- Born: Dublin, Ireland
- Occupations: Actor, comedian
- Years active: 1995–present
- Known for: Fair City (Fiona Piggott), Derry Girls (Deirdre Mallon)
- Notable work: I Went Down (1997), Ella Enchanted (2004), Wake Wood (2009), The Man Who Invented Christmas (2017), Fair City (TV series), Derry Girls (TV series)
- Television: Fair City, Derry Girls, Val Falvey, TD, Little Women, Finbar’s Class, Dublin Murders.
- Spouse: Anthony Brophy
- Children: 2

= Amelia Crowley =

Irish actress

Amelia Crowley is an Irish actress and stand-up comedian from Dublin. She is best known for her television roles, including Fiona Piggott in RTÉ’s soap opera Fair City and Deirdre Mallon in the Channel 4 comedy series Derry Girls. Crowley has also appeared in films such as I Went Down, Ella Enchanted, Wake Wood, and The Man Who Invented Christmas, and has worked extensively in Irish and UK theatre.

== Career ==
Crowley has made film appearances in I Went Down and Ella Enchanted.

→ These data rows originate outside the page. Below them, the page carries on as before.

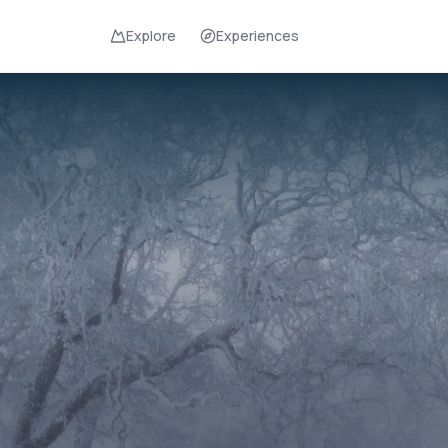
Explore
Experiences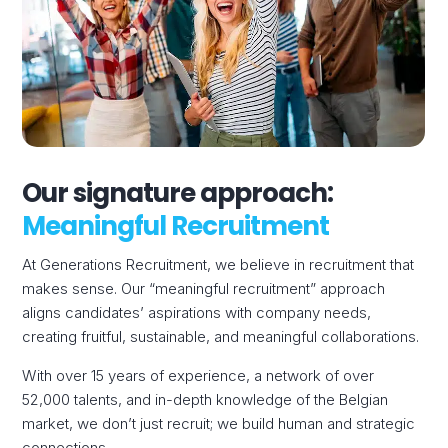
Our signature approach:
Meaningful Recruitment
At Generations Recruitment, we believe in recruitment that
makes sense. Our “meaningful recruitment” approach
aligns candidates’ aspirations with company needs,
creating fruitful, sustainable, and meaningful collaborations.
With over 15 years of experience, a network of over
52,000 talents, and in-depth knowledge of the Belgian
market, we don’t just recruit; we build human and strategic
connections.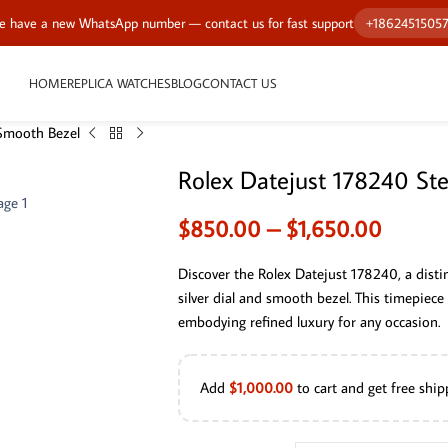
 have a new WhatsApp number — contact us for fast support
+1862451505
HOME
REPLICA WATCHES
BLOG
CONTACT US
 Smooth Bezel
Rolex Datejust 178240 St
$
850.00
–
$
1,650.00
Discover the Rolex Datejust 178240, a disti
silver dial and smooth bezel. This timepiece
embodying refined luxury for any occasion.
Add
$
1,000.00
to cart and get free ship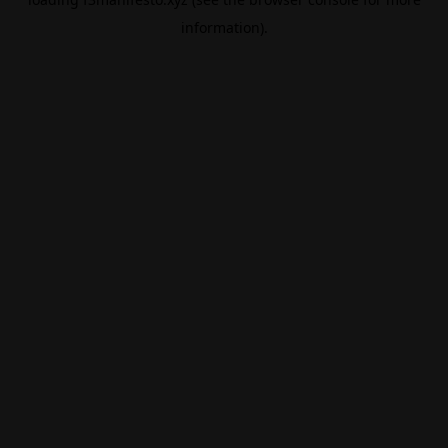
information).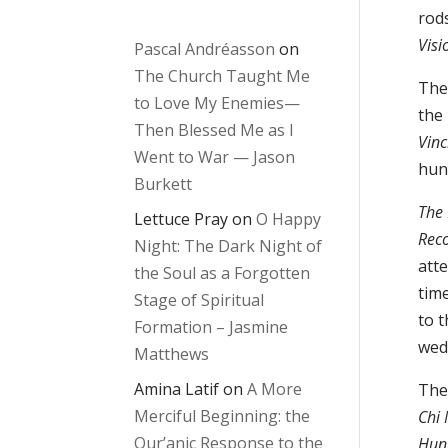
rods
Visi
Pascal Andréasson
on
The Church Taught Me
The
to Love My Enemies—
the
Then Blessed Me as I
Vinc
Went to War — Jason
hun
Burkett
The 
Lettuce Pray
on
O Happy
Reco
Night: The Dark Night of
atte
the Soul as a Forgotten
tim
Stage of Spiritual
to t
Formation – Jasmine
wed
Matthews
Amina Latif
on
A More
The
Merciful Beginning: the
Chi
Qur’anic Response to the
Hung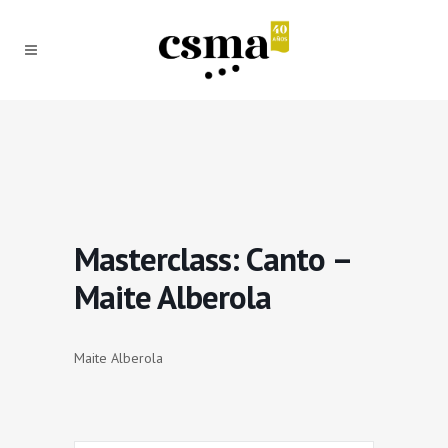
Masterclass: Canto –
Maite Alberola
Maite Alberola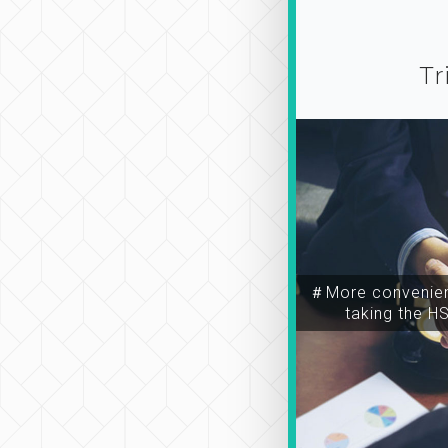
Tr
＃More convenien
taking the H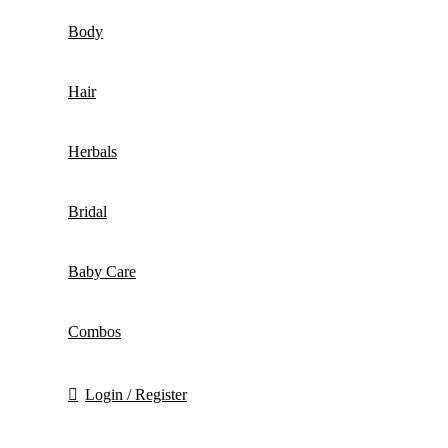
Body
Hair
Herbals
Bridal
Baby Care
Combos
Login / Register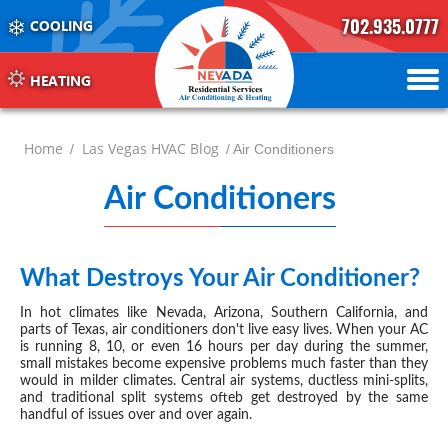
702.935.0777
COOLING
702.504.4625
702.941.7888
HEATING
Home
Las Vegas HVAC Blog
/
/ Air Conditioners
Air Conditioners
-
page
2
What Destroys Your Air Conditioner?
JUN 09, 2026
In hot climates like Nevada, Arizona, Southern California, and
parts of Texas, air conditioners don't live easy lives. When your AC
is running 8, 10, or even 16 hours per day during the summer,
small mistakes become expensive problems much faster than they
would in milder climates. Central air systems, ductless mini-splits,
and traditional split systems ofteb get destroyed by the same
handful of issues over and over again.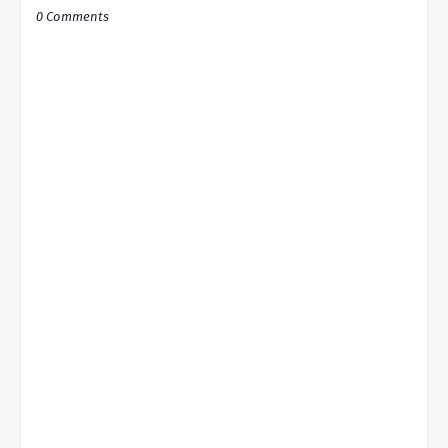
0 Comments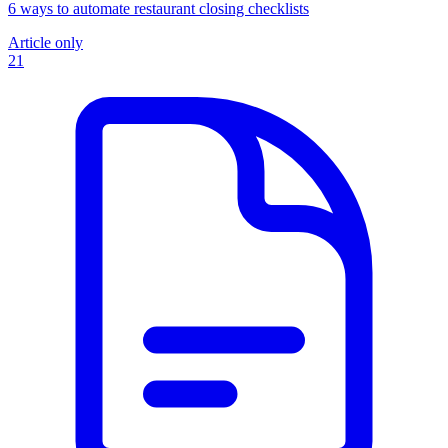
6 ways to automate restaurant closing checklists
Article only
21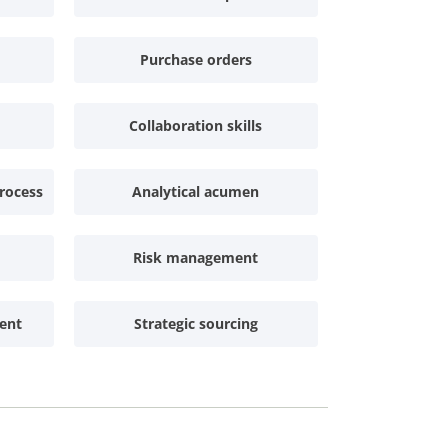
Purchase orders
Collaboration skills
rocess
Analytical acumen
Risk management
ent
Strategic sourcing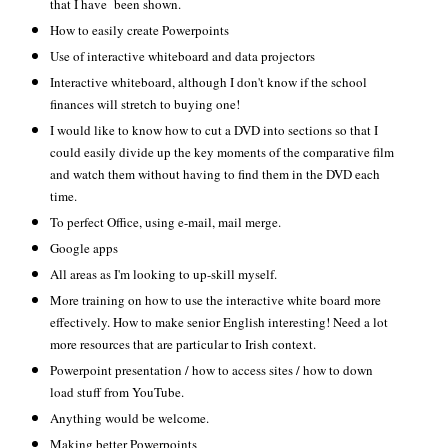
that I have been shown.
How to easily create Powerpoints
Use of interactive whiteboard and data projectors
Interactive whiteboard, although I don't know if the school
finances will stretch to buying one!
I would like to know how to cut a DVD into sections so that I
could easily divide up the key moments of the comparative film
and watch them without having to find them in the DVD each
time.
To perfect Office, using e-mail, mail merge.
Google apps
All areas as I'm looking to up-skill myself.
More training on how to use the interactive white board more
effectively. How to make senior English interesting! Need a lot
more resources that are particular to Irish context.
Powerpoint presentation / how to access sites / how to down
load stuff from YouTube.
Anything would be welcome.
Making better Powerpoints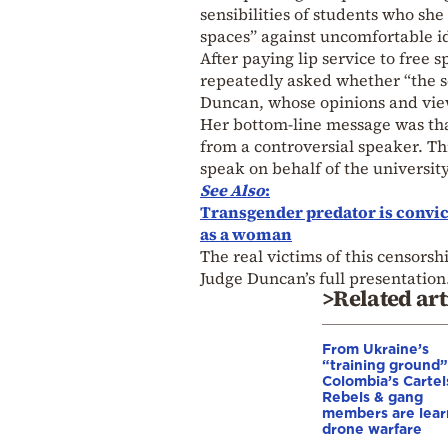
sensibilities of students who she
spaces” against uncomfortable i
After paying lip service to free 
repeatedly asked whether “the s
Duncan, whose opinions and view
Her bottom-line message was tha
from a controversial speaker. T
speak on behalf of the university
See Also
:
Transgender predator is convict
as a woman
The real victims of this censors
Judge Duncan’s full presentation
>Related art
From Ukraine’s
“training ground”
Colombia’s Cartel
Rebels & gang
members are lear
drone warfare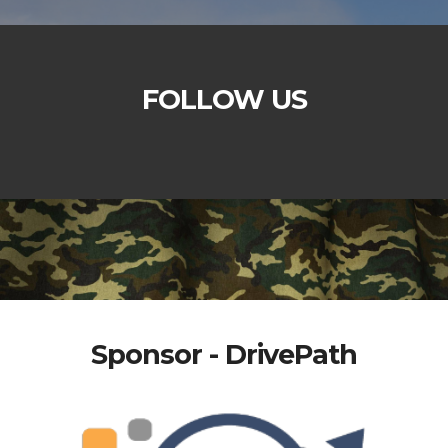
FOLLOW US
Sponsor - DrivePath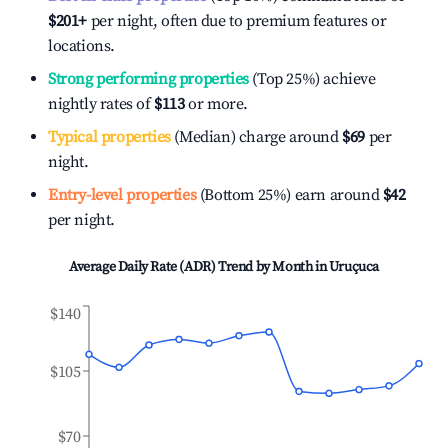
$201
+
per night, often due to premium features or
locations.
Strong performing properties
(Top 25%) achieve
nightly rates of
$113
or more.
Typical properties
(Median) charge around
$69
per
night.
Entry-level properties
(Bottom 25%) earn around
$42
per night.
Average Daily Rate (ADR) Trend by Month in
Uruçuca
$140
$105
$70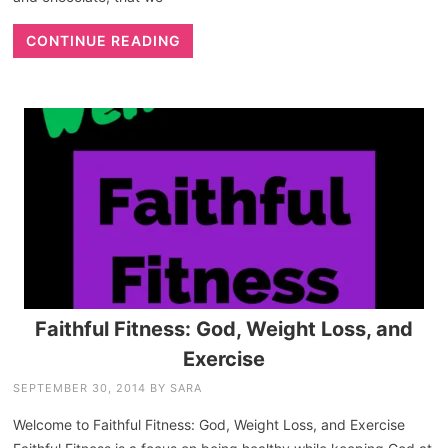
CONTINUE READING
Faithful Fitness: God, Weight Loss, and
Exercise
SEPTEMBER 30, 2014
BY
SARA
Welcome to Faithful Fitness: God, Weight Loss, and Exercise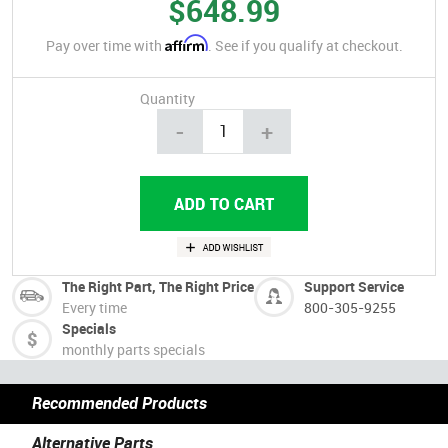
$648.99
Affirm
Pay over time with
. See if you qualify at checkout.
Quantity
-
+
The Right Part, The Right Price
Support Service
Every time
800-305-9255
Specials
monthly parts specials
Recommended Products
Alternative Parts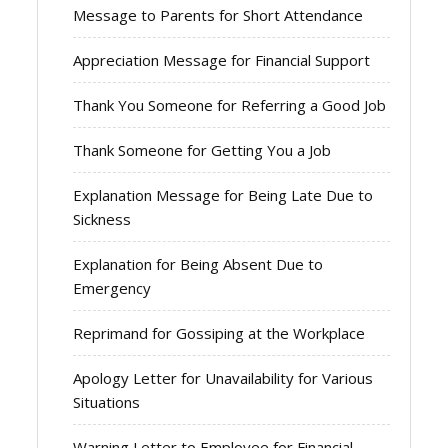
Message to Parents for Short Attendance
Appreciation Message for Financial Support
Thank You Someone for Referring a Good Job
Thank Someone for Getting You a Job
Explanation Message for Being Late Due to
Sickness
Explanation for Being Absent Due to
Emergency
Reprimand for Gossiping at the Workplace
Apology Letter for Unavailability for Various
Situations
Warning Letter to Employee for Financial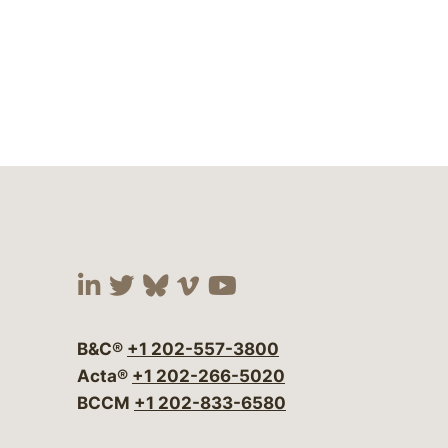
Visit our social media at:
Visit our social media at:
Visit our social media 
Visit our social me
Visit our social
B&C®
+1 202-557-3800
Acta®
+1 202-266-5020
BCCM
+1 202-833-6580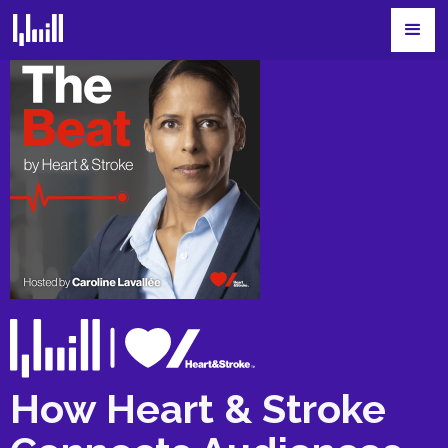
How Heart & Stroke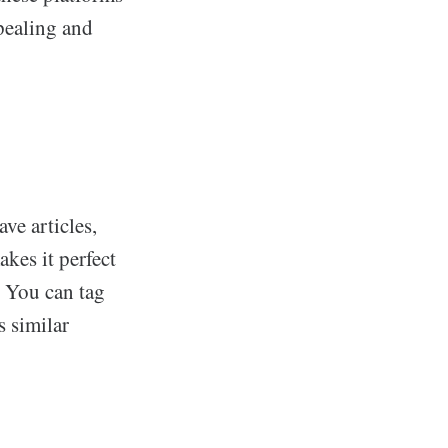
pealing and
ve articles,
akes it perfect
. You can tag
s similar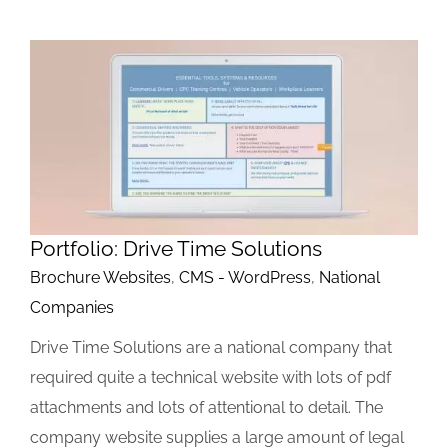
Portfolio: Drive Time Solutions
Brochure Websites
,
CMS - WordPress
,
National
Companies
Drive Time Solutions are a national company that
required quite a technical website with lots of pdf
attachments and lots of attentional to detail. The
company website supplies a large amount of legal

In 2001, Crowley played Yvonn in RTÉ Two's sitcom, The Cassidys. In 2007, Crowley joined the cast of Fair City playing husband-murderer, Fiona Piggott, a love interest for Paul Brennan. She left the soap in 2011, but returned in 2020.

== Filmography ==

- I Went Down, 1997
- Ella Enchanted Fairy Administrator, 2004
- Wake Wood, 2009
- The Man Who Invented Christmas, 2017

===Television===
- Finbar's Class, Lorraine, 1995
- Val Falvey, TD, 2005
- Dublin Murders, 2019
- Derry Girls, Deirdre Mallon, 2018–2022

==Theatre work==

- F! Riverbank theatre, Dublin 1993
- Twenty Grand Peacock Theatre 1998
- Car Show, Car Show 2 Meeting House Square 1998-2000
- The Star Trap Bewley's Café 2002
- The Plough and the Stars
- Podge And Rodge Live Vicar Street 2006
- Little Gem Bush Theatre 2010
- The Cavalcaders Druid Theatre 2022

==Personal life==
Crowley is married to author and fellow actor Anthony Brophy. They have two children.